MAGETAN, KOMPAS.com – Di sudut yang tenang di Kelurahan Kepolorejo, Kabupaten Magetan, Jawa Timur berdiri sebuah gerakan kecil yang berawal dari keresahan terhadap tumpukan sampah rumah tangga.
Dari halaman rumah dan lorong-lorong kampung itulah lahir kisah inspiratif tentang upaya menabung masa depan dari hal sederhana, yaitu sampah.
Sosok di balik gagasan ini adalah Pramono, Ketua Bank Sampah Rejoseri, yang sejak 2018 berjuang menanamkan kesadaran lingkungan sekaligus membuka jalan ekonomi bagi warga sekitar.
“Waktu itu kita sudah punya program bank sampah, saya jadi fasilitator dan juga petugas pengambil dari lokasi,” kata Pramono ditemui di rumahnya Rabu (15/10/2025).
Baca juga: Putri Koster Sebut Bank Sampah Bukan Solusi Utama karena Orientasinya Penjualan
Ia bukan hanya penggerak kebersihan, tetapi juga pengangkut, pencatat, bahkan motivator. Setiap Minggu pagi, bersama beberapa relawan, ia berkeliling menjemput sampah terpilah dari rumah ke rumah.
Warga hanya perlu mengumpulkan dan menunggu tim Rejoseri datang.
Namun, di balik semangat itu, ada kendala besar yang dihadapi yaitu soal tempat penampungan.
“Kesulitannya itu di tempat. Banyak warga mau setor, tapi kita enggak punya tempat menampung,” ujarnya.
Dari situlah muncul ide sistem “kumpul–jemput–angkut”, sebuah model sederhana yang membuat warga tak perlu repot menyimpan sampah lama-lama.
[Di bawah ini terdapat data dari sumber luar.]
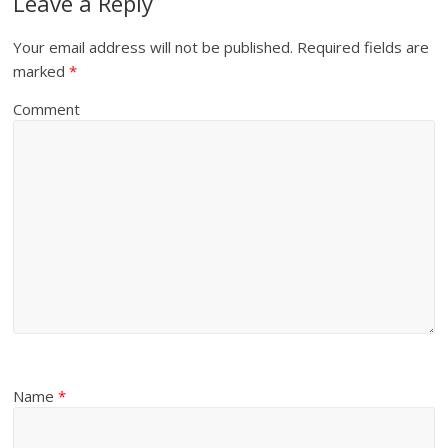
Leave a Reply
Your email address will not be published.
Required fields are
marked
*
Comment
Name
*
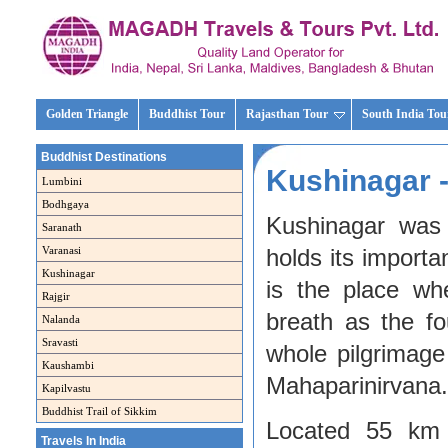
Golden Triangle
Buddhist Tour
Rajasthan Tour
South India Tou
Buddhist Destinations
Kushinagar -
Lumbini
Bodhgaya
Kushinagar was
Saranath
Varanasi
holds its import
Kushinagar
is the place w
Rajgir
breath as the fo
Nalanda
Sravasti
whole pilgrimag
Kaushambi
Mahaparinirvana.
Kapilvastu
Buddhist Trail of Sikkim
Located 55 km 
Travels In India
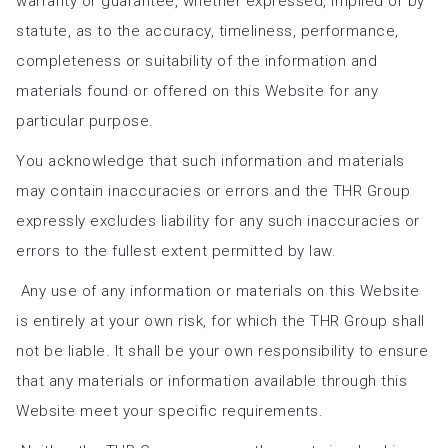
warranty or guarantee, whether expressed, implied or by
statute, as to the accuracy, timeliness, performance,
completeness or suitability of the information and
materials found or offered on this Website for any
particular purpose.
You acknowledge that such information and materials
may contain inaccuracies or errors and the THR Group
expressly excludes liability for any such inaccuracies or
errors to the fullest extent permitted by law.
Any use of any information or materials on this Website
is entirely at your own risk, for which the THR Group shall
not be liable. It shall be your own responsibility to ensure
that any materials or information available through this
Website meet your specific requirements.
Dari sistem sederhana itu, Rejoseri tumbuh menjadi gerakan ekonomi lingkungan. Pramono menggagas kerja sama dengan Pegadaian dan meluncurkan program tabungan emas dari hasil sampah.
Hasil penjualan sampah warga langsung dikonversi menjadi saldo emas di akun Pegadaian Digital Service.
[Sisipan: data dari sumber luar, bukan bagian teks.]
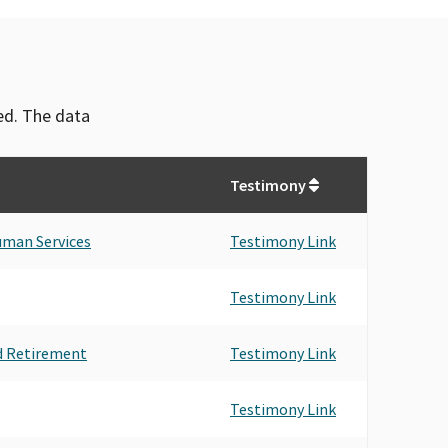
ved. The data
Testimony
uman Services
Testimony Link
Testimony Link
d Retirement
Testimony Link
Testimony Link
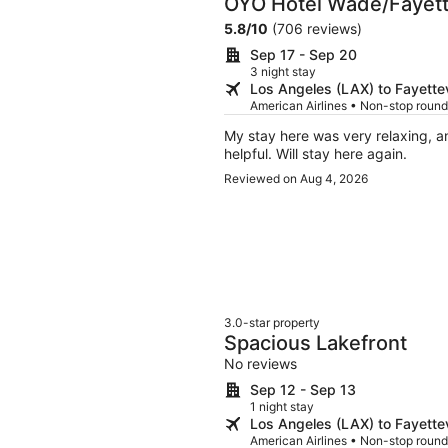
OYO Hotel Wade/Fayette
5.8
/
10
(706 reviews)
Sep 17 - Sep 20
3 night stay
Los Angeles (LAX) to Fayettev
American Airlines • Non-stop round
My stay here was very relaxing, an
helpful. Will stay here again.
Reviewed on Aug 4, 2026
3.0-star property
Spacious Lakefront
No reviews
Sep 12 - Sep 13
1 night stay
Los Angeles (LAX) to Fayettev
American Airlines • Non-stop round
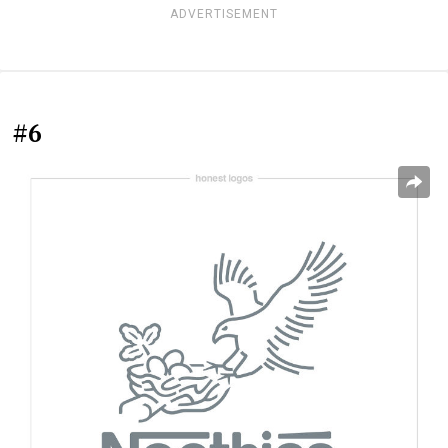
ADVERTISEMENT
#6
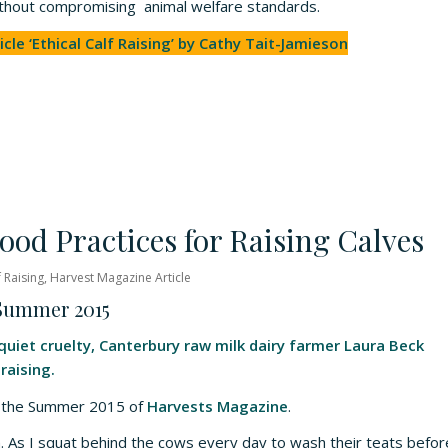
ithout compromising animal welfare standards.
icle ‘Ethical Calf Raising’ by Cathy Tait-Jamieson
ood Practices for Raising Calves
f Raising
,
Harvest Magazine Article
 Summer 2015
uiet cruelty, Canterbury raw milk dairy farmer Laura Beck
raising.
om the Summer 2015 of
Harvests Magazine
.
rm. As I squat behind the cows every day to wash their teats befor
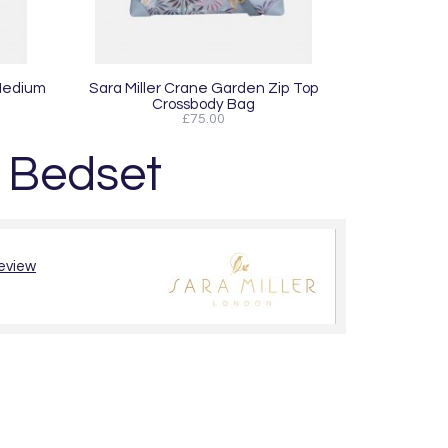
 Medium
Sara Miller Crane Garden Zip Top
Crossbody Bag
£75.00
e Bedset
review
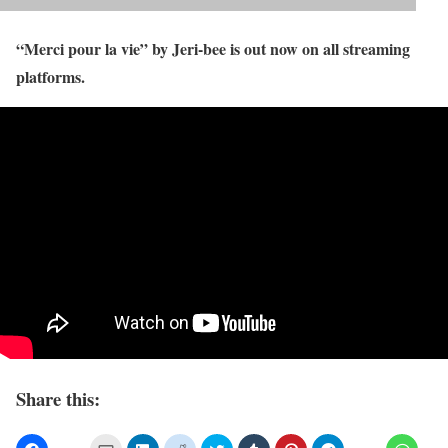
“Merci pour la vie” by Jeri-bee is out now on all streaming
platforms.
Share this:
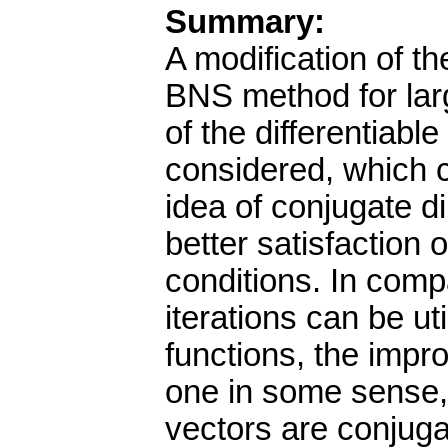
Summary:
A modification of t
BNS method for lar
of the differentiable
considered, which c
idea of conjugate di
better satisfaction
conditions. In comp
iterations can be ut
functions, the impr
one in some sense, 
vectors are conjug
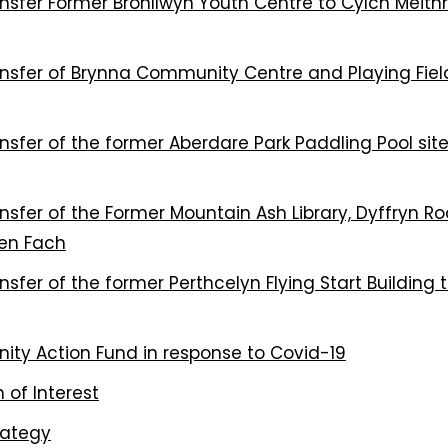
sfer Former Bronllwyn Youth Centre to Cylch Meithr
sfer of Brynna Community Centre and Playing Fiel
fer of the former Aberdare Park Paddling Pool site
fer of the Former Mountain Ash Library, Dyffryn Ro
ren Fach
fer of the former Perthcelyn Flying Start Building 
ty Action Fund in response to Covid-19
 of Interest
rategy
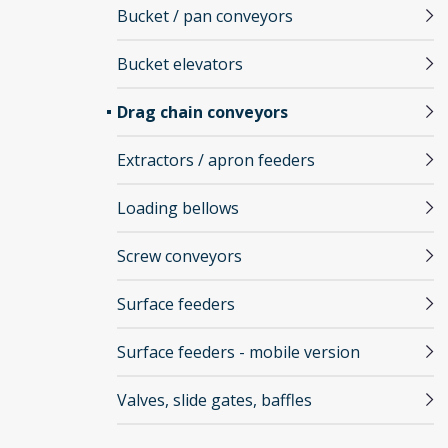
Bucket / pan conveyors
Bucket elevators
Drag chain conveyors
Extractors / apron feeders
Loading bellows
Screw conveyors
Surface feeders
Surface feeders - mobile version
Valves, slide gates, baffles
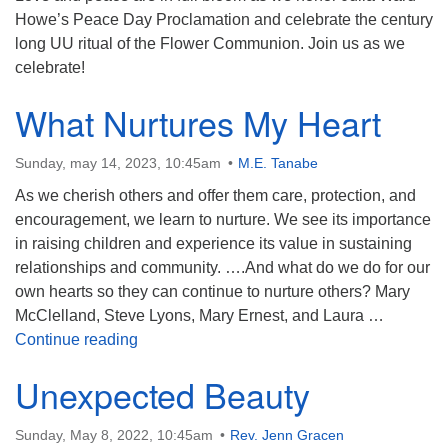
Howe’s Peace Day Proclamation and celebrate the century
long UU ritual of the Flower Communion. Join us as we
celebrate!
What Nurtures My Heart
Sunday, may 14, 2023, 10:45am
M.E. Tanabe
As we cherish others and offer them care, protection, and
encouragement, we learn to nurture. We see its importance
in raising children and experience its value in sustaining
relationships and community. ….And what do we do for our
own hearts so they can continue to nurture others? Mary
McClelland, Steve Lyons, Mary Ernest, and Laura …
What Nurtures My Heart
Continue reading
Unexpected Beauty
Sunday, May 8, 2022, 10:45am
Rev. Jenn Gracen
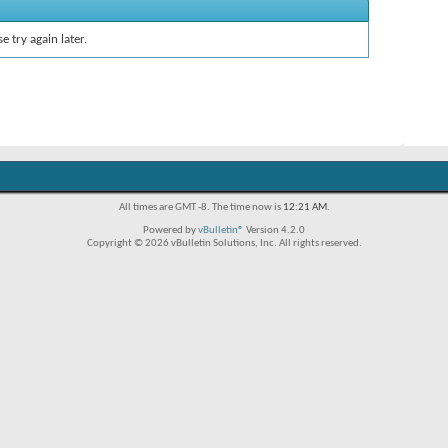
e try again later.
All times are GMT -8. The time now is
12:21 AM
.
Powered by
vBulletin®
Version 4.2.0
Copyright © 2026 vBulletin Solutions, Inc. All rights reserved.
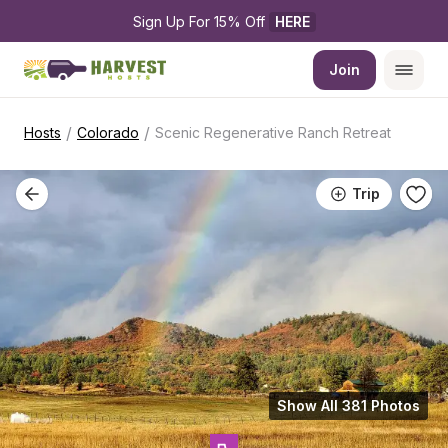
Sign Up For 15% Off 
HERE
Join
/
/
Hosts
Colorado
Scenic Regenerative Ranch Retreat
Trip
Show All 381 Photos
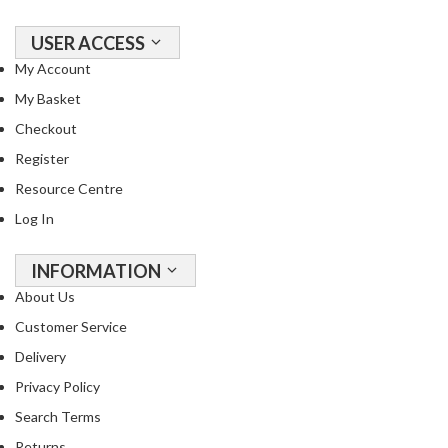
a
l
USER ACCESS
S
My Account
o
My Basket
u
s
Checkout
V
Register
i
d
Resource Centre
e
Log In
S
h
INFORMATION
o
p
About Us
Customer Service
C
h
Delivery
e
Privacy Policy
f
Search Terms
’
Returns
“Misalnya hasil timbangannya Rp10.000, itu langsung kita masukkan ke tabungan emas. Dulu nilainya sekitar 0,01 gram. Kalau ada yang mau nambah, bisa setor lima puluh ribu agar cepat terkumpul emasnya. Semuanya tercatat di aplikasi,” ujarnya.
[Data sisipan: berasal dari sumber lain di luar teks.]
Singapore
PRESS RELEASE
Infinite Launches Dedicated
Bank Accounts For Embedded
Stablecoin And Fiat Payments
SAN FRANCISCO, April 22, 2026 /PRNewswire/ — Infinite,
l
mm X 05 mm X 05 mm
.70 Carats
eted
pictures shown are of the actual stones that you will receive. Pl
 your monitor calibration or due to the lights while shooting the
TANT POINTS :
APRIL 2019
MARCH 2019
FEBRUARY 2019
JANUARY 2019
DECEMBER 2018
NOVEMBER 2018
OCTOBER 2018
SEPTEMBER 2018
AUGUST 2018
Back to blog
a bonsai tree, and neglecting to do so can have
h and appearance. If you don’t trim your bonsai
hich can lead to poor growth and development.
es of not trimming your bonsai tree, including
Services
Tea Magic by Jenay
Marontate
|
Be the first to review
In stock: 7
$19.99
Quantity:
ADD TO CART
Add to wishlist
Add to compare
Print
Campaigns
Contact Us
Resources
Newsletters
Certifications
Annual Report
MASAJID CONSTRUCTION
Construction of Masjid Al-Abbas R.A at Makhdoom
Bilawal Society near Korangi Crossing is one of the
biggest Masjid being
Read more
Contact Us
Baca juga: Antara Bisnis dan Rasa Kemanusiaan, Kiprah Agen Pegadaian di Ujung Negeri
Sistem ini membuat warga merasa memiliki sesuatu yang nyata. Mereka bisa memantau nilai emasnya naik dari waktu ke waktu.
“Semua tercatat, jadi mereka tahu berapa gram yang dimiliki. Dulu ibu-ibu semangat banget. Setiap Minggu ngumpul, nimbang, setor, terus lihat saldo emasnya bertambah,” ujarnya.